Instructions for the task »
Output the records exactly as they appear, with no pictures included.

[[ Records provided, beginning ]]

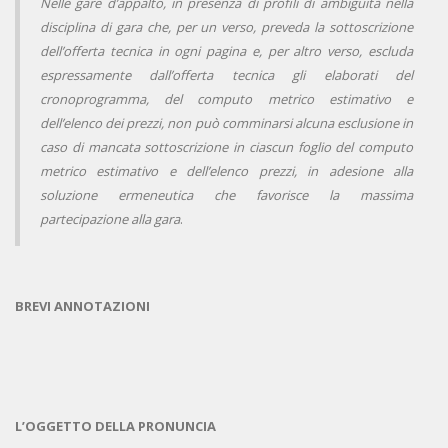
Nelle gare d’appalto, in presenza di profili di ambiguità nella
disciplina di gara che, per un verso, preveda la sottoscrizione
dell’offerta tecnica in ogni pagina e, per altro verso, escluda
espressamente dall’offerta tecnica gli elaborati del
cronoprogramma, del computo metrico estimativo e
dell’elenco dei prezzi, non può comminarsi alcuna esclusione in
caso di mancata sottoscrizione in ciascun foglio del computo
metrico estimativo e dell’elenco prezzi, in adesione alla
soluzione ermeneutica che favorisce la massima
partecipazione alla gara
.
BREVI ANNOTAZIONI
L’OGGETTO DELLA PRONUNCIA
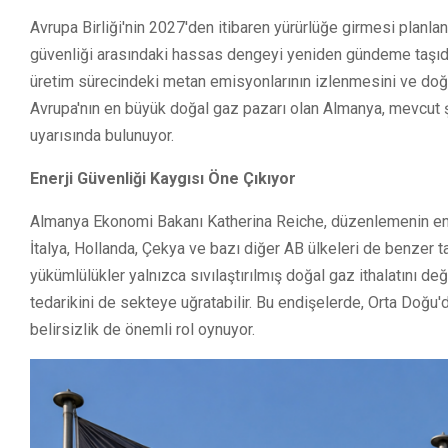
Avrupa Birliği'nin 2027'den itibaren yürürlüğe girmesi planla
güvenliği arasındaki hassas dengeyi yeniden gündeme taşıdı
üretim sürecindeki metan emisyonlarının izlenmesini ve doğ
Avrupa'nın en büyük doğal gaz pazarı olan Almanya, mevcut şa
uyarısında bulunuyor.
Enerji Güvenliği Kaygısı Öne Çıkıyor
Almanya Ekonomi Bakanı Katherina Reiche, düzenlemenin en a
İtalya, Hollanda, Çekya ve bazı diğer AB ülkeleri de benzer t
yükümlülükler yalnızca sıvılaştırılmış doğal gaz ithalatını deği
tedarikini de sekteye uğratabilir. Bu endişelerde, Orta Doğu'd
belirsizlik de önemli rol oynuyor.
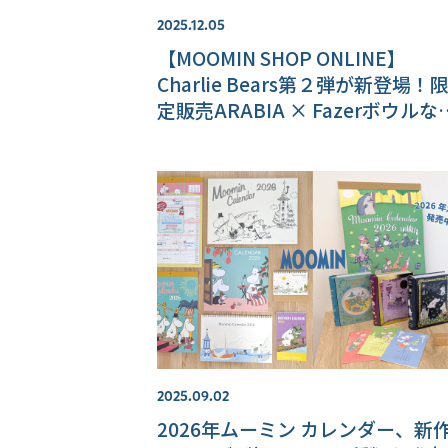
2025.12.05
【MOOMIN SHOP ONLINE】
Charlie Bears第２弾が新登場！
定販売ARABIA × Fazerボウルな
最新情報をお届け♪
2025.09.02
2026年ムーミン カレンダー、新作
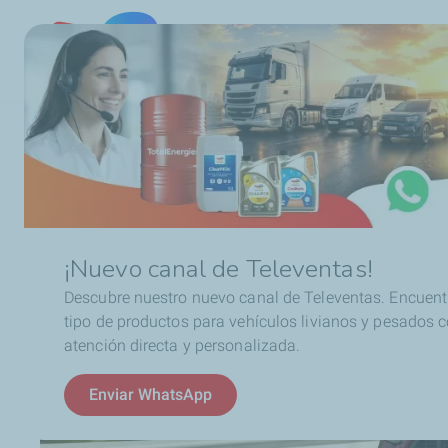
Chile
Ruta
Aceites de motor
Autos
Asociaciones Automot
de
navegación
¡Nuevo canal de Televentas!
Descubre nuestro nuevo canal de Televentas. Encuent
tipo de productos para vehículos livianos y pesados 
atención directa y personalizada.
Enviar WhatsApp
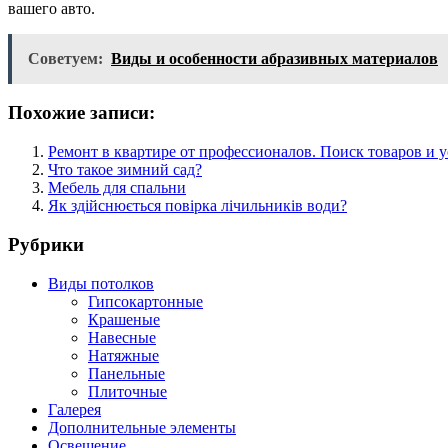
вашего авто.
Советуем:
Виды и особенности абразивных материалов
Похожие записи:
Ремонт в квартире от профессионалов. Поиск товаров и у
Что такое зимний сад?
Мебель для спальни
Як здійснюється повірка лічильників води?
Рубрики
Виды потолков
Гипсокартонные
Крашеные
Навесные
Натяжные
Панельные
Плиточные
Галерея
Дополнительные элементы
Освещение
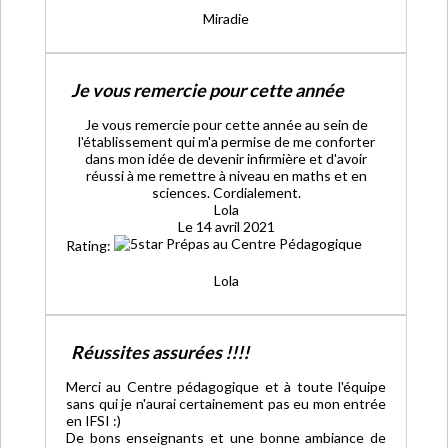
Miradie
Je vous remercie pour cette année
Je vous remercie pour cette année au sein de
l'établissement qui m'a permise de me conforter
dans mon idée de devenir infirmière et d'avoir
réussi à me remettre à niveau en maths et en
sciences. Cordialement.
Lola
Le 14 avril 2021
Rating:
Lola
Réussites assurées !!!!
Merci au Centre pédagogique et à toute l'équipe
sans qui je n'aurai certainement pas eu mon entrée
en IFSI :)
De bons enseignants et une bonne ambiance de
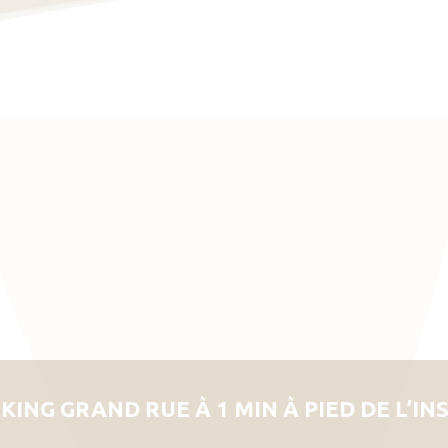
KING GRAND RUE À 1 MIN À PIED DE L’IN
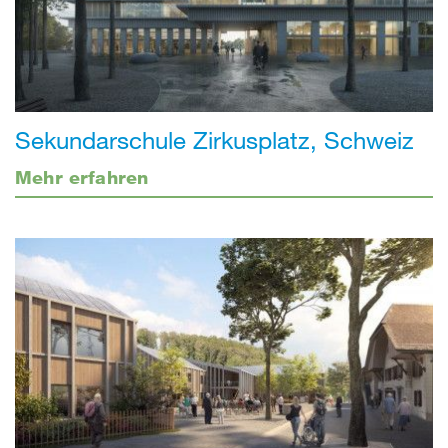
Sekundarschule Zirkusplatz, Schweiz
Mehr erfahren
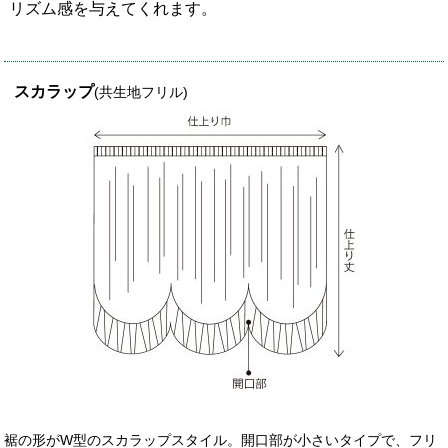
リズム感を与えてくれます。
スカラップ
(共生地フリル)
裾の形がW型のスカラップスタイル。開口部が小さいタイプで、フリ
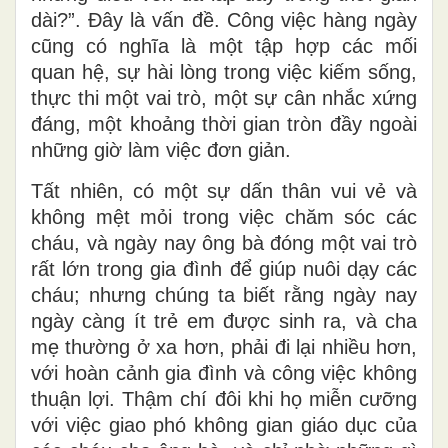
dài?”. Đây là vấn đề. Công việc hàng ngày
cũng có nghĩa là một tập hợp các mối
quan hệ, sự hài lòng trong việc kiếm sống,
thực thi một vai trò, một sự cân nhắc xứng
đáng, một khoảng thời gian tròn đầy ngoài
những giờ làm việc đơn giản.
Tất nhiên, có một sự dấn thân vui vẻ và
không mệt mỏi trong việc chăm sóc các
cháu, và ngày nay ông bà đóng một vai trò
rất lớn trong gia đình để giúp nuôi dạy các
cháu; nhưng chúng ta biết rằng ngày nay
ngày càng ít trẻ em được sinh ra, và cha
mẹ thường ở xa hơn, phải đi lại nhiều hơn,
với hoàn cảnh gia đình và công việc không
thuận lợi. Thậm chí đôi khi họ miễn cưỡng
với việc giao phó không gian giáo dục của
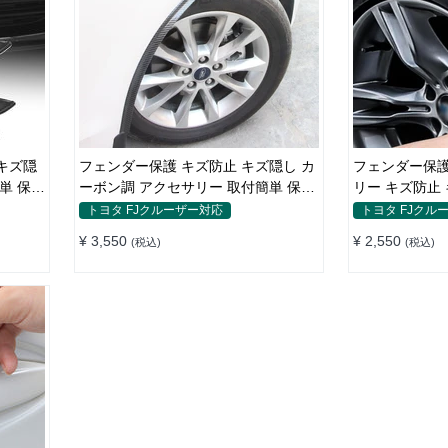
キズ隠
フェンダー保護 キズ防止 キズ隠し カ
フェンダー保護
単 保護
ーボン調 アクセサリー 取付簡単 保護
リー キズ防止
ステッカー
ンステッカー
トヨタ FJクルーザー対応
トヨタ FJクル
¥ 3,550
¥ 2,550
(税込)
(税込)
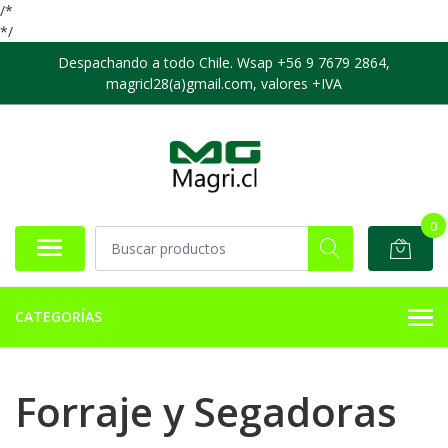
/*
*/
Despachando a todo Chile. Wsap +56 9 7679 2864,
magricl28(a)gmail.com, valores +IVA
0
CATEGORÍAS
Forraje y Segadoras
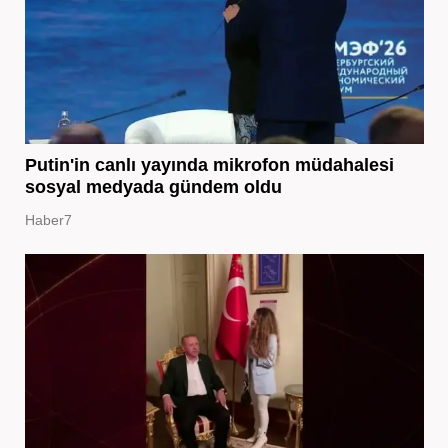
Putin'in canlı yayında mikrofon müdahalesi
sosyal medyada gündem oldu
Haber7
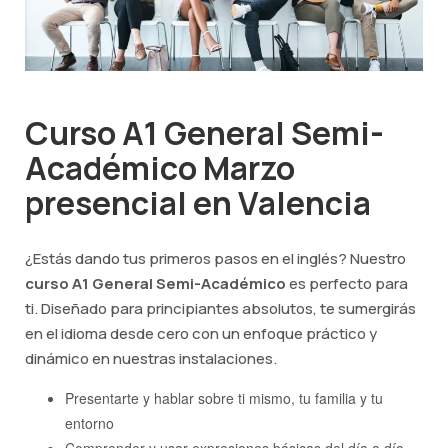
Curso A1 General Semi-
Académico Marzo
presencial en Valencia
¿Estás dando tus primeros pasos en el inglés? Nuestro
curso A1 General Semi-Académico
es perfecto para
ti. Diseñado para principiantes absolutos, te sumergirás
en el idioma desde cero con un enfoque práctico y
dinámico en nuestras instalaciones.
Presentarte y hablar sobre ti mismo, tu familia y tu
entorno
Comprender y usar expresiones básicas del día a día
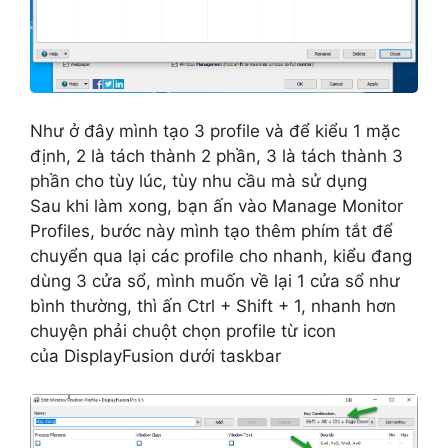
Như ở đây mình tạo 3 profile và để kiểu 1 mặc
định, 2 là tách thành 2 phần, 3 là tách thành 3
phần cho tùy lúc, tùy nhu cầu mà sử dụng
Sau khi làm xong, bạn ấn vào Manage Monitor
Profiles, bước này mình tạo thêm phím tắt để
chuyển qua lại các profile cho nhanh, kiểu đang
dùng 3 cửa sổ, mình muốn về lại 1 cửa sổ như
bình thường, thì ấn Ctrl + Shift + 1, nhanh hơn
chuyện phải chuột chọn profile từ icon
của DisplayFusion dưới taskbar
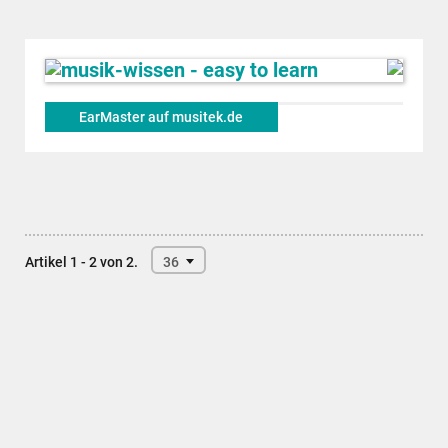
EarMaster auf musitek.de
Artikel 1 - 2 von 2.
36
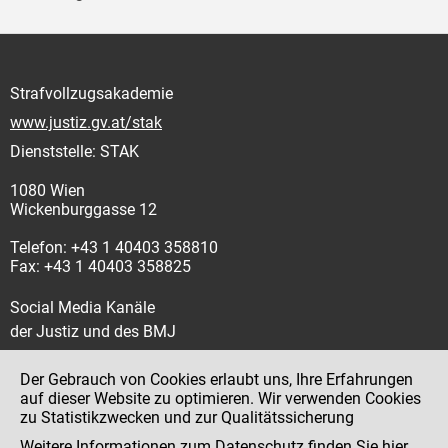
Strafvollzugsakademie
www.justiz.gv.at/stak
Dienststelle: STAK
1080 Wien
Wickenburggasse 12
Telefon: +43 1 40403 358810
Fax: +43 1 40403 358825
Social Media Kanäle
der Justiz und des BMJ
Der Gebrauch von Cookies erlaubt uns, Ihre Erfahrungen
auf dieser Website zu optimieren. Wir verwenden Cookies
zu Statistikzwecken und zur Qualitätssicherung
Impressum
Weitere Informationen zum Datenschutz finden Sie
hier
.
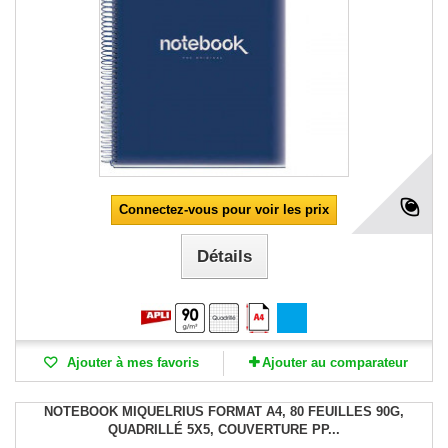
Connectez-vous pour voir les prix
Détails
Ajouter à mes favoris
Ajouter au comparateur
NOTEBOOK MIQUELRIUS FORMAT A4, 80 FEUILLES 90G,
QUADRILLÉ 5X5, COUVERTURE PP...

[[ Records provided, end ]]

Response to this task »
Nelle gare d’appalto, in presenza di profili di ambiguità nella
disciplina di gara che, per un verso, preveda la sottoscrizione
dell’offerta tecnica in ogni pagina e, per altro verso, escluda
espressamente dall’offerta tecnica gli elaborati del
cronoprogramma, del computo metrico estimativo e
dell’elenco dei prezzi, non può comminarsi alcuna esclusione in
caso di mancata sottoscrizione in ciascun foglio del computo
metrico estimativo e dell’elenco prezzi, in adesione alla
soluzione ermeneutica che favorisce la massima
partecipazione alla gara
.
BREVI ANNOTAZIONI
L’OGGETTO DELLA PRONUNCIA
Avrupa Birliği'nin 2027'den itibaren yürürlüğe girmesi planla
güvenliği arasındaki hassas dengeyi yeniden gündeme taşıdı
üretim sürecindeki metan emisyonlarının izlenmesini ve doğ
Avrupa'nın en büyük doğal gaz pazarı olan Almanya, mevcut şa
uyarısında bulunuyor.
Enerji Güvenliği Kaygısı Öne Çıkıyor
Almanya Ekonomi Bakanı Katherina Reiche, düzenlemenin en a
İtalya, Hollanda, Çekya ve bazı diğer AB ülkeleri de benzer t
yükümlülükler yalnızca sıvılaştırılmış doğal gaz ithalatını deği
tedarikini de sekteye uğratabilir. Bu endişelerde, Orta Doğu'd
belirsizlik de önemli rol oynuyor.
2025.12.05
【MOOMIN SHOP ONLINE】
Charlie Bears第２弾が新登場！
定販売ARABIA × Fazerボウルな
最新情報をお届け♪
2025.09.02
2026年ムーミン カレンダー、新作
Chile
Ruta
Aceites de motor
Autos
Asociaciones Automot
de
navegación
¡Nuevo canal de Televentas!
Descubre nuestro nuevo canal de Televentas. Encuent
tipo de productos para vehículos livianos y pesados 
atención directa y personalizada.
Enviar WhatsApp
вашего авто.
Советуем:
Виды и особенности абразивных материалов
Похожие записи:
Ремонт в квартире от профессионалов. Поиск товаров и у
Что такое зимний сад?
Мебель для спальни
Як здійснюється повірка лічильників води?
Рубрики
Виды потолков
Гипсокартонные
Крашеные
Навесные
Натяжные
Панельные
Плиточные
Галерея
Дополнительные элементы
Освещение
Miradie
Je vous remercie pour cette année
Je vous remercie pour cette année au sein de
l'établissement qui m'a permise de me conforter
dans mon idée de devenir infirmière et d'avoir
réussi à me remettre à niveau en maths et en
sciences. Cordialement.
Lola
Le 14 avril 2021
Rating:
Lola
Réussites assurées !!!!
Merci au Centre pédagogique et à toute l'équipe
sans qui je n'aurai certainement pas eu mon entrée
en IFSI :)
De bons enseignants et une bonne ambiance de
KING GRAND RUE À 1 MIN À PIED DE L’IN
Sekundarschule Zirkusplatz, Schweiz
Mehr erfahren
リズム感を与えてくれます。
スカラップ
(共生地フリル)
裾の形がW型のスカラップスタイル。開口部が小さいタイプで、フリ
dài?”. Đây là vấn đề. Công việc hàng ngày
cũng có nghĩa là một tập hợp các mối
quan hệ, sự hài lòng trong việc kiếm sống,
thực thi một vai trò, một sự cân nhắc xứng
đáng, một khoảng thời gian tròn đầy ngoài
những giờ làm việc đơn giản.
Tất nhiên, có một sự dấn thân vui vẻ và
không mệt mỏi trong việc chăm sóc các
cháu, và ngày nay ông bà đóng một vai trò
rất lớn trong gia đình để giúp nuôi dạy các
cháu; nhưng chúng ta biết rằng ngày nay
ngày càng ít trẻ em được sinh ra, và cha
mẹ thường ở xa hơn, phải đi lại nhiều hơn,
với hoàn cảnh gia đình và công việc không
thuận lợi. Thậm chí đôi khi họ miễn cưỡng
với việc giao phó không gian giáo dục của
キズ隠
フェンダー保護 キズ防止 キズ隠し カ
フェンダー保護
単 保護
ーボン調 アクセサリー 取付簡単 保護
リー キズ防止
ステッカー
ンステッカー
トヨタ FJクルーザー対応
トヨタ FJクル
¥ 3,550
¥ 2,550
(税込)
(税込)
/*
*/
Despachando a todo Chile. Wsap +56 9 7679 2864,
magricl28(a)gmail.com, valores +IVA
0
CATEGORÍAS
Forraje y Segadoras
Putin'in canlı yayında mikrofon müdahalesi
sosyal medyada gündem oldu
Haber7
Curso A1 General Semi-
Académico Marzo
presencial en Valencia
¿Estás dando tus primeros pasos en el inglés? Nuestro
curso A1 General Semi-Académico
es perfecto para
ti. Diseñado para principiantes absolutos, te sumergirás
en el idioma desde cero con un enfoque práctico y
dinámico en nuestras instalaciones.
Presentarte y hablar sobre ti mismo, tu familia y tu
entorno
Comprender y usar expresiones básicas del día a día
Như ở đây mình tạo 3 profile và để kiểu 1 mặc
định, 2 là tách thành 2 phần, 3 là tách thành 3
phần cho tùy lúc, tùy nhu cầu mà sử dụng
Sau khi làm xong, bạn ấn vào Manage Monitor
Profiles, bước này mình tạo thêm phím tắt để
chuyển qua lại các profile cho nhanh, kiểu đang
dùng 3 cửa sổ, mình muốn về lại 1 cửa sổ như
bình thường, thì ấn Ctrl + Shift + 1, nhanh hơn
chuyện phải chuột chọn profile từ icon
của DisplayFusion dưới taskbar
EarMaster auf musitek.de
Artikel 1 - 2 von 2.
36
Strafvollzugsakademie
www.justiz.gv.at/stak
Dienststelle: STAK
1080 Wien
Wickenburggasse 12
Telefon: +43 1 40403 358810
Fax: +43 1 40403 358825
Social Media Kanäle
der Justiz und des BMJ
Der Gebrauch von Cookies erlaubt uns, Ihre Erfahrungen
auf dieser Website zu optimieren. Wir verwenden Cookies
zu Statistikzwecken und zur Qualitätssicherung
Impressum
Weitere Informationen zum Datenschutz finden Sie
hier
.
Connectez-vous pour voir les prix
Détails
Ajouter à mes favoris
Ajouter au comparateur
NOTEBOOK MIQUELRIUS FORMAT A4, 80 FEUILLES 90G,
QUADRILLÉ 5X5, COUVERTURE PP...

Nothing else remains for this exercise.